*What to work on:*
Copy the lines below exactly, starting at the one with "Practice NPI (if applicable)" and ending at the one with "everything money can", and leave out any picture.

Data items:
%%
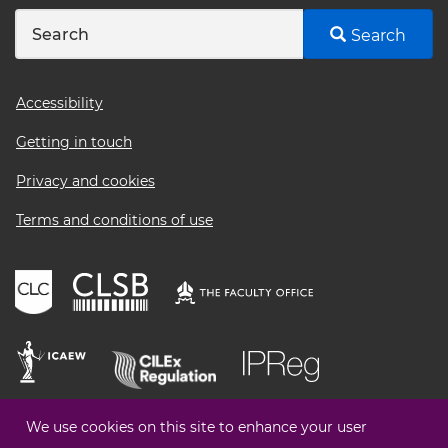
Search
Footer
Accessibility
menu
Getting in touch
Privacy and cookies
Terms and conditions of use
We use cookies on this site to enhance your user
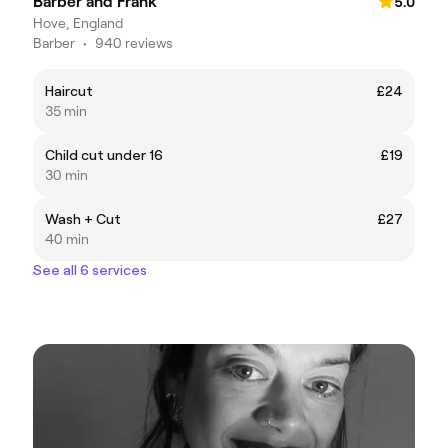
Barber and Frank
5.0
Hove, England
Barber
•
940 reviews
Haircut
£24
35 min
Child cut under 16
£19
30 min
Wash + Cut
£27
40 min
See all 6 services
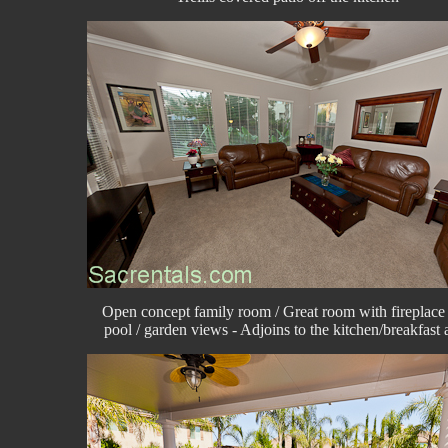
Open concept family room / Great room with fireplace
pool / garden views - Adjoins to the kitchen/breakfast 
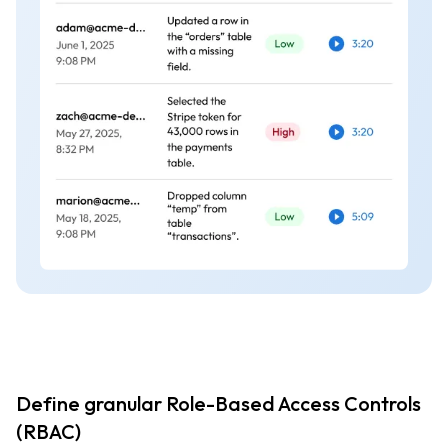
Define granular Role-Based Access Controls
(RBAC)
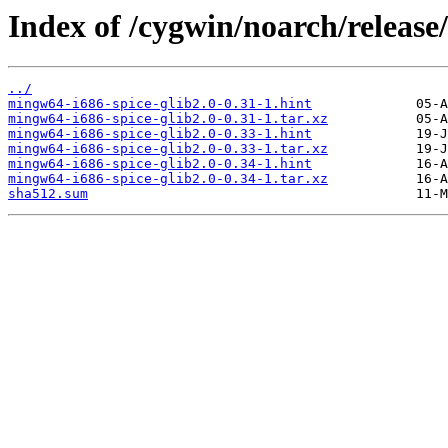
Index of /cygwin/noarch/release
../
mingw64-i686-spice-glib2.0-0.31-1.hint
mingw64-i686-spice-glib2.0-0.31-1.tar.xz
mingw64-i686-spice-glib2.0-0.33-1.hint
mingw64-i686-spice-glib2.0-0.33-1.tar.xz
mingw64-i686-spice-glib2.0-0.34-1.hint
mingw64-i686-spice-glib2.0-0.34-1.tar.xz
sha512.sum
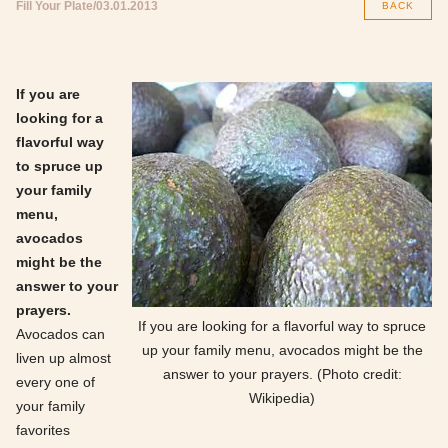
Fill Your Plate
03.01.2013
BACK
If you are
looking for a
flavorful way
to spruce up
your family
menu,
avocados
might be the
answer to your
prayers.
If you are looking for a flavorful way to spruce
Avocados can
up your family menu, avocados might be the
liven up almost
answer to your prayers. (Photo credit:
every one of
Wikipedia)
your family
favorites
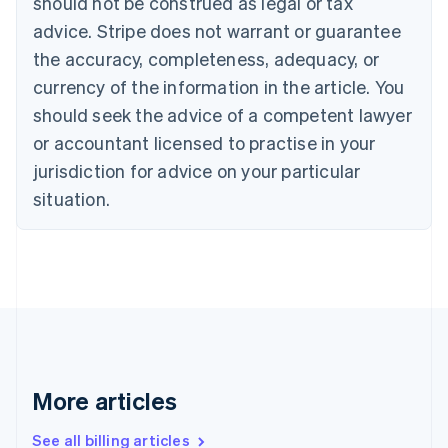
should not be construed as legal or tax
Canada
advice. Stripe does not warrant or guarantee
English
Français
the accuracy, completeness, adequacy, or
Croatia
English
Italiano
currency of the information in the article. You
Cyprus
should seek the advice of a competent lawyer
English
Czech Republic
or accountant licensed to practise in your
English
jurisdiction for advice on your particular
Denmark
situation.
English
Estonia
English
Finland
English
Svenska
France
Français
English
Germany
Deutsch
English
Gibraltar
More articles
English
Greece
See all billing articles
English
%%
%%
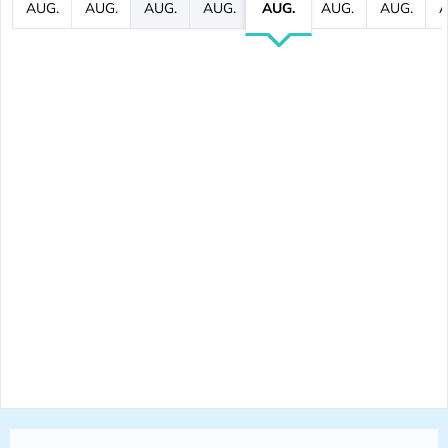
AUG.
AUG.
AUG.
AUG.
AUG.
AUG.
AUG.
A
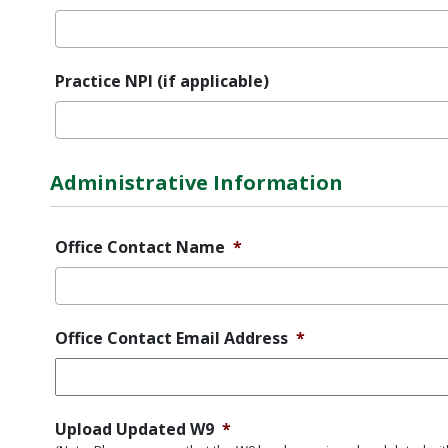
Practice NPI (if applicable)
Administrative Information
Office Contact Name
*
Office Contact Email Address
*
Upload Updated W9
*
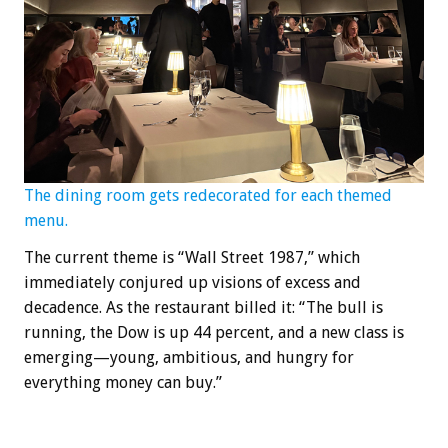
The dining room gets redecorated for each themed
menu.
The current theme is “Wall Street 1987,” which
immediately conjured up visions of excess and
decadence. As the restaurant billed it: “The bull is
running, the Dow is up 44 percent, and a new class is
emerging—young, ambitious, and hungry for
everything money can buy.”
%%
%%
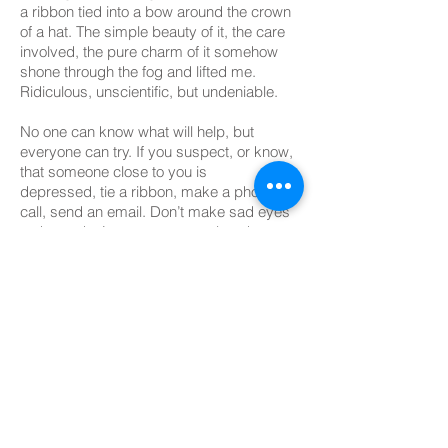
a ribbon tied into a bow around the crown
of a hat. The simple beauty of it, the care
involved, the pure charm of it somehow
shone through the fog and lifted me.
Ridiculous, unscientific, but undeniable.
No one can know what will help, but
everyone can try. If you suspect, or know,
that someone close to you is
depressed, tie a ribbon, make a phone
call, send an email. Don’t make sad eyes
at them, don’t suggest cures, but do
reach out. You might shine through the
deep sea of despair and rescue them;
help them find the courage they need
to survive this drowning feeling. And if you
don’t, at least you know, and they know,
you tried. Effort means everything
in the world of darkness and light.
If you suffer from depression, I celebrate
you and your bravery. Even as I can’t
%%
*Completed exercise:*
Practice NPI (if applicable)
Administrative Information
Office Contact Name
*
Office Contact Email Address
*
Upload Updated W9
*
The dining room gets redecorated for each themed
menu.
The current theme is “Wall Street 1987,” which
immediately conjured up visions of excess and
decadence. As the restaurant billed it: “The bull is
running, the Dow is up 44 percent, and a new class is
emerging—young, ambitious, and hungry for
everything money can buy.”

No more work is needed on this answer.